Why did you choose to become a psychologist?
When I was in high school, I worked at a camp where I took a bunch of inner-city, underserved kids out into rural Ohio and gave them a camp experience. A social worker there made an indelible imprint in terms of how he interacted with the kids.
When I went to school, my original thought was to become a private practitioner. But as I went, I realized I loved research, and as I did more research, I realized there were so many questions that required answering, or practices that needed to change. My mother was a teacher and my father was a cardiologist – and they impressed upon me that the mark of a person is who you help. Combined with who I was and what I liked, it all made sense to become a psychologist.
What role does a psychologist play on a mental healthcare team?
A critical role that differs as a function of setting, goals, and population. Rewind to 2002, I had matched for the psychology’s version of residency at University of Florida, where the chairperson was Dr. Wayne Goodman, the current chair of the psychiatry department at Baylor. I started working in OCD, and I loved it. I enjoyed it for a lot of reasons – the patient population, the extent to which you can help people, the openness and opportunity for research, the colleagues.

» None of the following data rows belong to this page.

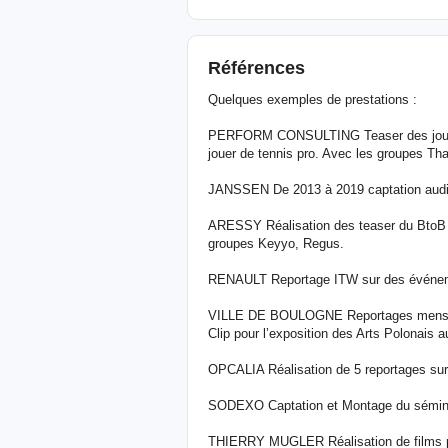
Références
Quelques exemples de prestations :
PERFORM CONSULTING Teaser des journée
jouer de tennis pro. Avec les groupes Tha
JANSSEN De 2013 à 2019 captation audio 
ARESSY Réalisation des teaser du BtoB
groupes Keyyo, Regus.
RENAULT Reportage ITW sur des événem
VILLE DE BOULOGNE Reportages mensuels
Clip pour l’exposition des Arts Polonais 
OPCALIA Réalisation de 5 reportages sur 
SODEXO Captation et Montage du séminai
THIERRY MUGLER Réalisation de films po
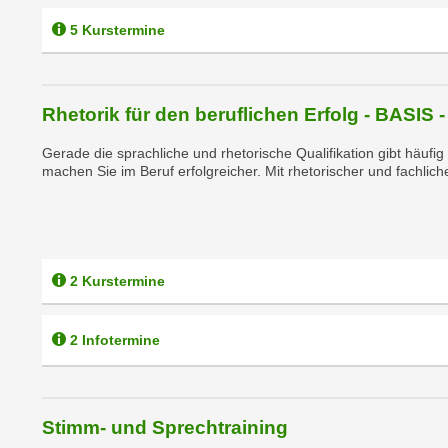
n
s
n
5 Kurstermine
i
S
c
i
h
e
Rhetorik für den beruflichen Erfolg - BASIS -
n
a
i
u
Gerade die sprachliche und rhetorische Qualifikation gibt häu
c
f
machen Sie im Beruf erfolgreicher. Mit rhetorischer und fachlich
h
„
t
A
d
l
e
l
2 Kurstermine
m
e
D
a
a
k
2 Infotermine
t
z
e
e
n
p
Stimm- und Sprechtraining
s
t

Another variable that brings psychologists to the table is in-depth research training that can complement the clinical acumen. In the places where I have worked, the role of the psychologist is a front-line treatment provider, a researcher, an educator and, in my case, an administrator.
In the case of OCD, the role of psychotherapy, namely exposure and response prevention, is the mainstay of treatment and is typically provided by psychologists and therapists. Likewise, pharmacotherapy is critical for OCD and other conditions.

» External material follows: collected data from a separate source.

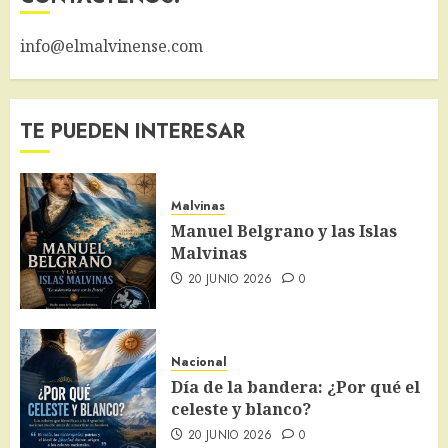
info@elmalvinense.com
TE PUEDEN INTERESAR
Malvinas
Manuel Belgrano y las Islas
Malvinas
20 JUNIO 2026
0
Nacional
Día de la bandera: ¿Por qué el
celeste y blanco?
20 JUNIO 2026
0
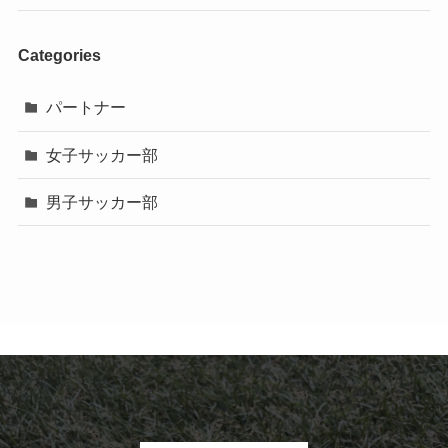
Categories
パートナー
女子サッカー部
男子サッカー部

In light of the COVID-19 pandemic and current social issues, how have you been coping?
I have a set of tools for dealing with stress; they work for me and may not for others. First, identify a problem, which gives you a focus upon which to work. In this case, it’s been keeping the team together, morale high, and the team solvent; pushing ahead with that has been key. Make sure that you’re engaging in self-care, ranging from the basics like sleep, eating reasonably well, and exercising to just doing stuff that’s fun.
For example, I went on my first RV trip in Texas (instead of traveling to Mexico); while not the same, it was fun going with my kids on this and camping out. We built a fort in our driveway, which may be the bane of my neighbors’ existence, but it was four weekends of nonstop work/play with my kids.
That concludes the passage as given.